=== Input data ===
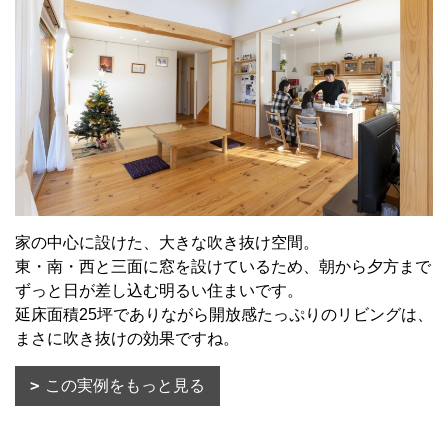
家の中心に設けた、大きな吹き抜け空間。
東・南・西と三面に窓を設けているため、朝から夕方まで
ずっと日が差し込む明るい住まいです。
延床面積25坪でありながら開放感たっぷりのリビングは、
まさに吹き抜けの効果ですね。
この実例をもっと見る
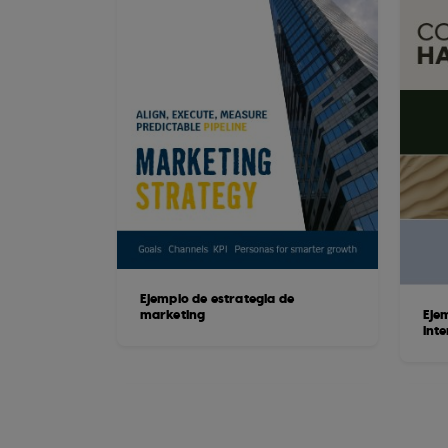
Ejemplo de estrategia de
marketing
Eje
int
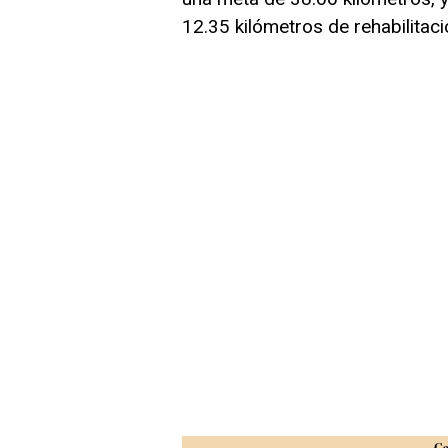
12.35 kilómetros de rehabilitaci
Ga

=== Required action ===
Go through the listing above and retype each line exactly, apart from the pictures.

=== Result of this task ===
家の中心に設けた、大きな吹き抜け空間。
東・南・西と三面に窓を設けているため、朝から夕方まで
ずっと日が差し込む明るい住まいです。
延床面積25坪でありながら開放感たっぷりのリビングは、
まさに吹き抜けの効果ですね。
この実例をもっと見る
Ejemplo de estrategia de
marketing
Eje
int
12.35 kilómetros de rehabilitaci
Ga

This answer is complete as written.